Roma – Mentre scriviamo, sono quasi 4mila le firme raccolte per la petizione che chiede la liberazione di Sina Motallebi, autore di un blog iraniano apparentemente inoffensivo ma che, divenuto popolare, è stato sottoposto alla censura più pesante: Motallebi è stato arrestato dalle autorità di Teheran.
Da quando è accaduto, lo scorso 20 aprile, è partita una mobilitazione animata non solo dai tanti blogger occidentali ma anche dagli stessi autori iraniani. Anche in Iran, infatti, nonostante le molte difficoltà, il fenomeno dei blog ha conosciuto una prima diffusione, sintomo ed espressione di un anelito di libertà che evidentemente non piace al regime.
“Questa vicenda – ha spiegato Pedram Moallemian, un blogger iraniano che vive in California – non riguarda Sina. Il Governo ha notato questo nuovo mondo dove la libertà di parola può svilupparsi e ora vuole che si sappia che ci controllano. L’arresto di Sina vuole essere un messaggio”.

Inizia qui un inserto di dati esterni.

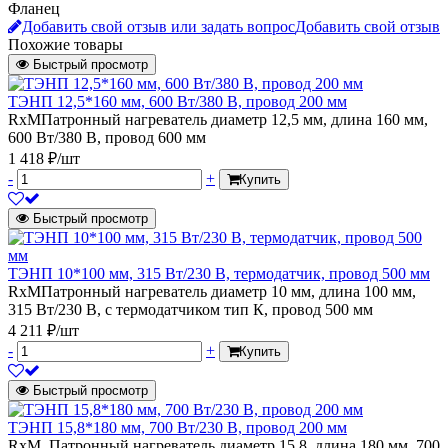
Фланец
Добавить свой отзыв или задать вопрос
Добавить свой отзыв
Похожие товары
Быстрый просмотр
ТЭНП 12,5*160 мм, 600 Вт/380 В, провод 200 мм
RxMПатронный нагреватель диаметр 12,5 мм, длина 160 мм,
600 Вт/380 В, провод 600 мм
1 418 ₽/шт
-
+
Купить
Быстрый просмотр
ТЭНП 10*100 мм, 315 Вт/230 В, термодатчик, провод 500 мм
RxMПатронный нагреватель диаметр 10 мм, длина 100 мм,
315 Вт/230 В, с термодатчиком тип К, провод 500 мм
4 211 ₽/шт
-
+
Купить
Быстрый просмотр
ТЭНП 15,8*180 мм, 700 Вт/230 В, провод 200 мм
RxM_Патронный нагреватель диаметр 15,8, длина 180 мм, 700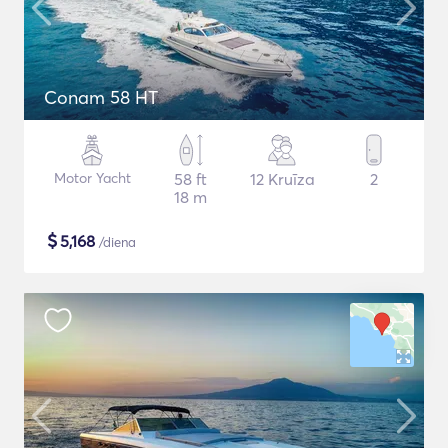
Conam 58 HT
Motor Yacht
58 ft
12 Kruīza
2
18 m
$
5,168
/diena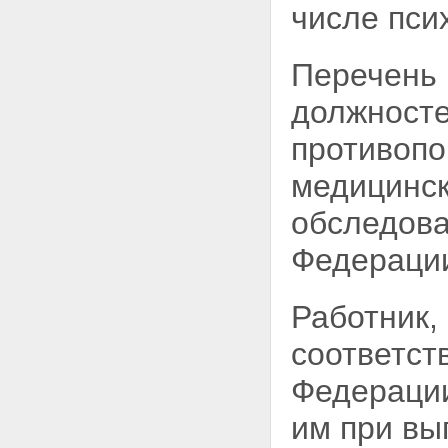
числе
пси
Статья 8. Полномочия
Федерального Собрания
Российской Федерации в
Перечень 
области использования
атомной энергии
должносте
Статья 9. Полномочия
Правительства Российской
противопо
Федерации в области
использования атомной
медицинск
энергии
Статья 10. Совместное ведение
обследова
органов государственной
власти Российской Федерации
Федераци
и органов государственной
власти субъектов Российской
Федерации в области
использования атомной
Работник,
энергии
Статья 11. Полномочия органов
соответст
государственной власти
субъектов Российской
Федерации
Федерации в области
использования атомной
им при вы
энергии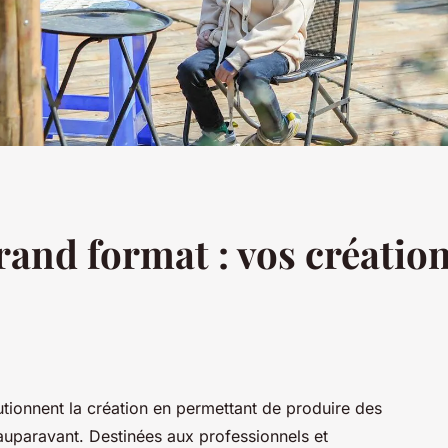
and format : vos créatio
tionnent la création en permettant de produire des
auparavant. Destinées aux professionnels et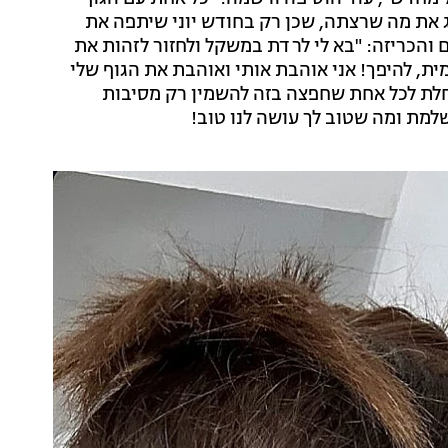
 את מה שרצתה, שכן רק בחודש יוני שיתפה את
והכריזה: "בא לי לרדת במשקל ולחזור לזהות את
ת, להיפך! אני אוהבת אותי ואוהבת את הגוף שלי
אחלת לכל אחת שחפצה בזה להשמין רק מסיבות
למת ומה שטוב לך עושה לנו טוב!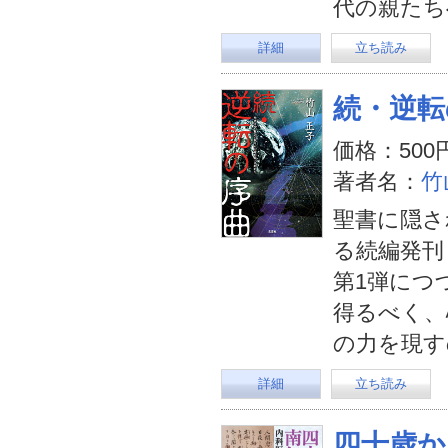
代の親たち
詳細
立ち読み
続・逆転
価格：500
著者名：
竹
聖書に隠さ
る続編発刊
第1弾につ
得るべく、
の力を現す
詳細
立ち読み
四十歳か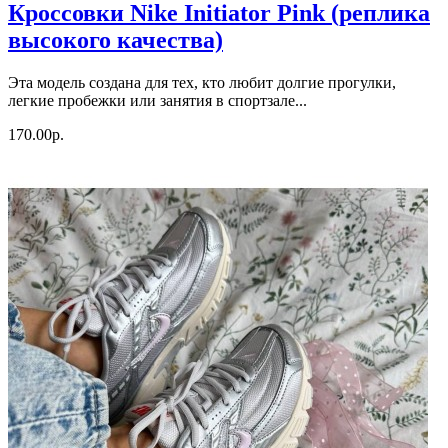
Кроссовки Nike Initiator Pink (реплика
высокого качества)
Эта модель создана для тех, кто любит долгие прогулки,
легкие пробежки или занятия в спортзале...
170.00р.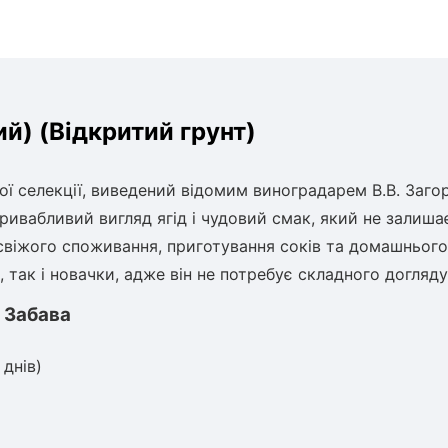
й) (Відкритий грунт)
ї селекції, виведений відомим виноградарем В.В. Заго
ривабливий вигляд ягід і чудовий смак, який не залиша
свіжого споживання, приготування соків та домашнього
 так і новачки, адже він не потребує складного догляду
 Забава
 днів)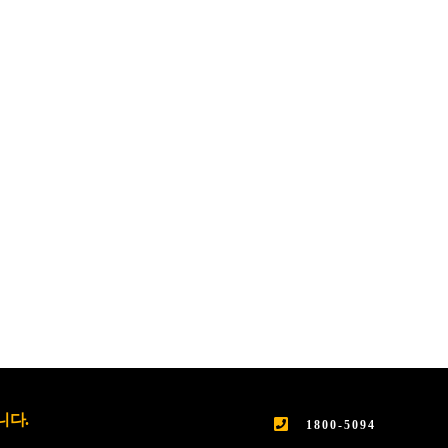
니다.
1800-5094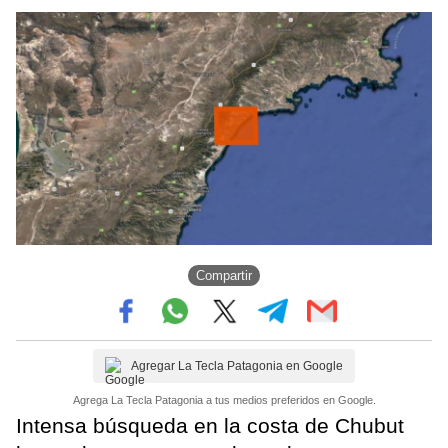
Compartir
Agregar La Tecla Patagonia en Google
Agrega La Tecla Patagonia a tus medios preferidos en Google.
Intensa búsqueda en la costa de Chubut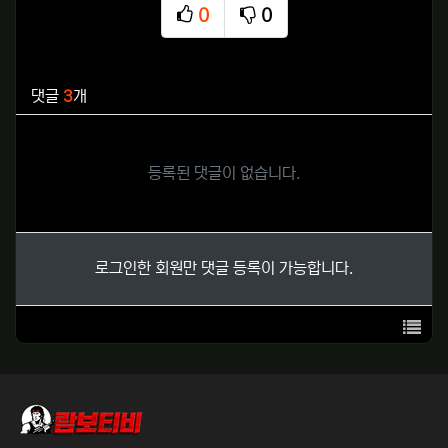
0
0
추천
비추천
관련자료
댓글
3
개
등록된 댓글이 없습니다.
로그인한 회원만 댓글 등록이 가능합니다.
목록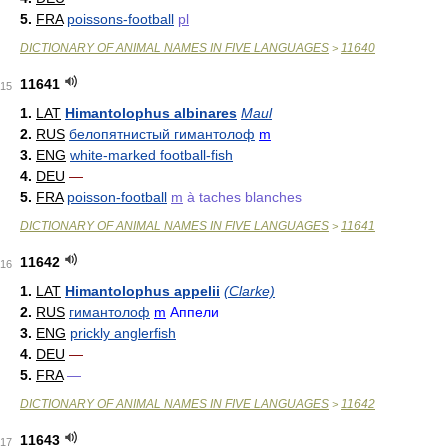
5.
FRA
poissons-football
pl
DICTIONARY OF ANIMAL NAMES IN FIVE LANGUAGES
11640
>
11641
15
1.
LAT
Himantolophus albinares
Maul
2.
RUS
белопятнистый гимантолоф
m
3.
ENG
white-marked football-fish
4.
DEU
—
5.
FRA
poisson-football
m
à taches blanches
DICTIONARY OF ANIMAL NAMES IN FIVE LANGUAGES
11641
>
11642
16
1.
LAT
Himantolophus appelii
(Clarke)
2.
RUS
гимантолоф
m
Аппели
3.
ENG
prickly anglerfish
4.
DEU
—
5.
FRA
—
DICTIONARY OF ANIMAL NAMES IN FIVE LANGUAGES
11642
>
11643
17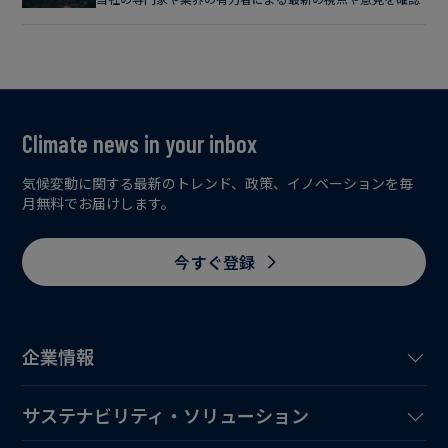
Climate news in your inbox
気候変動に関する最新のトレンド、政策、イノベーションを毎
月無料でお届けします。
今すぐ登録
企業情報
サステナビリティ・ソリューション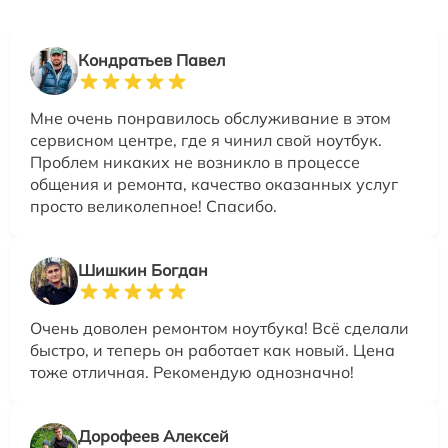
Кондратьев Павел
Мне очень понравилось обслуживание в этом
сервисном центре, где я чинил свой ноутбук.
Проблем никаких не возникло в процессе
общения и ремонта, качество оказанных услуг
просто великолепное! Спасибо.
Шишкин Богдан
Очень доволен ремонтом ноутбука! Всё сделали
быстро, и теперь он работает как новый. Цена
тоже отличная. Рекомендую однозначно!
Дорофеев Алексей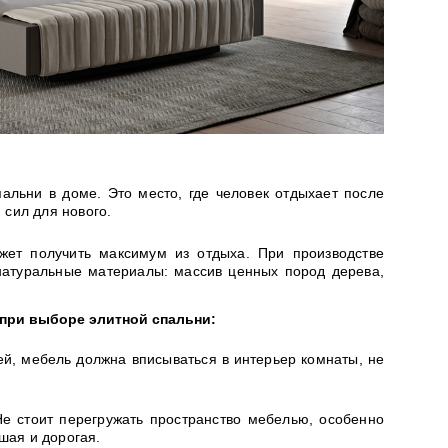
альни в доме. Это место, где человек отдыхает после
 сил для нового.
ет получить максимум из отдыха. При производстве
натуральные материалы: массив ценных пород дерева,
 при выборе элитной спальни:
хней, мебель должна вписываться в интерьер комнаты, не
е стоит перегружать пространство мебелью, особенно
шая и дорогая.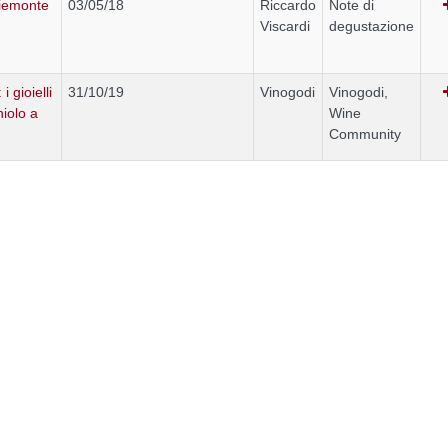
 Piemonte
03/05/18
Riccardo
Note di
Viscardi
degustazione
 gioielli
31/10/19
Vinogodi
Vinogodi,
niolo a
Wine
Community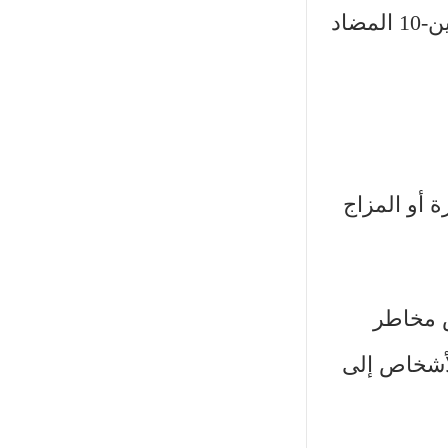
انخفاض البروتين المتفاعل C (أحد المؤشرات الشائعة المرتبطة بالالتهاب) وارتفاع مستوى إنترلوكين-10 المضاد
ة أو المزاج
ض مخاطر
لأشخاص إلى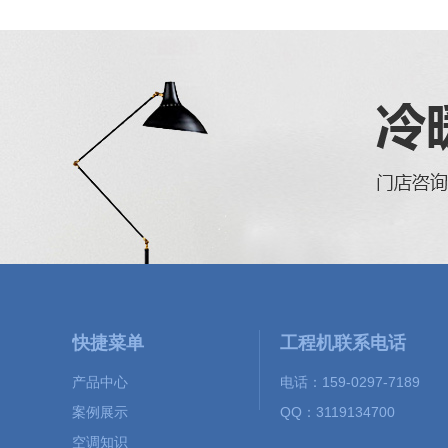
快捷菜单
工程机联系电话
产品中心
电话：159-0297-7189
案例展示
QQ：3119134700
空调知识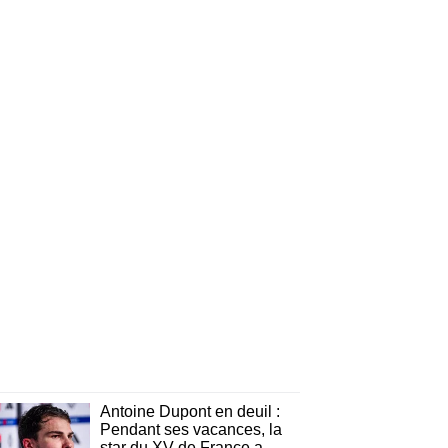
Antoine Dupont en deuil :
Pendant ses vacances, la
star du XV de France a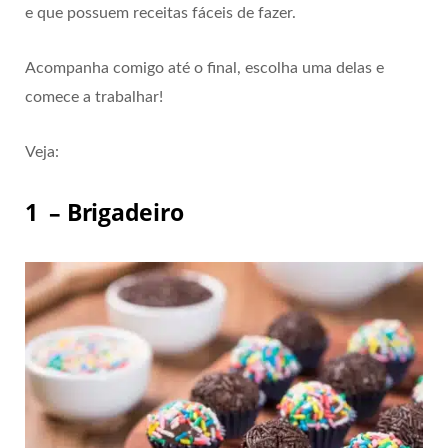
e que possuem receitas fáceis de fazer.
Acompanha comigo até o final, escolha uma delas e
comece a trabalhar!
Veja:
1 – Brigadeiro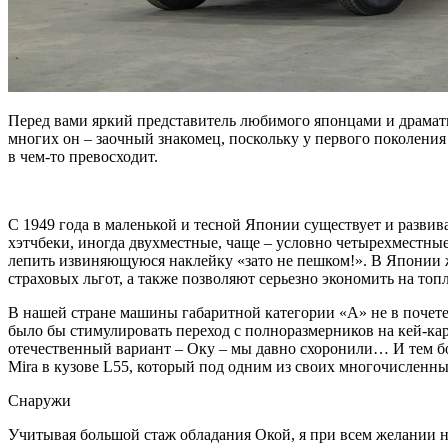
Перед вами яркий представитель любимого японцами и драмати
многих он – заочный знакомец, поскольку у первого поколения 
в чем-то превосходит.
С 1949 года в маленькой и тесной Японии существует и развив
хэтчбеки, иногда двухместные, чаще – условно четырехместны
лепить извиняющуюся наклейку «зато не пешком!». В Японии ж
страховых льгот, а также позволяют серьезно экономить на то
В нашей стране машины габаритной категории «А» не в почете
было бы стимулировать переход с полноразмерников на кей-ка
отечественный вариант – Оку – мы давно схоронили… И тем бо
Mira в кузове L55, который под одним из своих многочисленны
Снаружи
Учитывая большой стаж обладания Окой, я при всем желании не 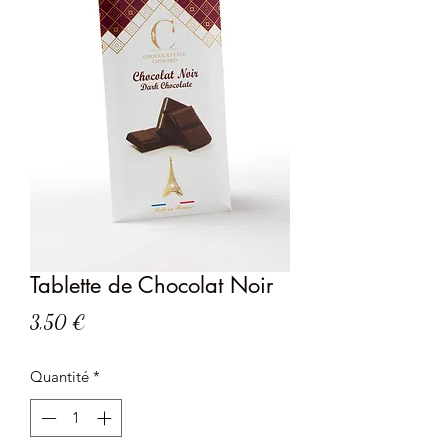
Tablette de Chocolat Noir
Prix
3,50 €
Quantité
*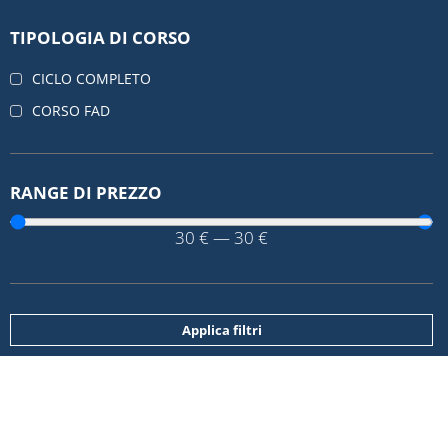
TIPOLOGIA DI CORSO
CICLO COMPLETO
CORSO FAD
RANGE DI PREZZO
30
€
—
30
€
Applica filtri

Sulle pagine del blog di Motallebi ora non vi sono più contenuti: la famiglia a quanto pare li ha rimossi nel timore che le autorità possano rendere più pesante la situazione del loro congiunto. Chiedersi per quale motivo sia stato arrestato Motallebi, a suo tempo critico cinematografico, che scriveva più che altro di arte, è evidentemente un esercizio inutile dinanzi alla pesantezza della repressione di Teheran.
Repressione che per quanto riguarda internet sta conoscendo un crescendo in Iran. Si pensi alla clamorosa vicenda degli arresti per cybersex o al recente giro di vite contro l’accesso via internet alla stampa internazionale dal territorio iraniano.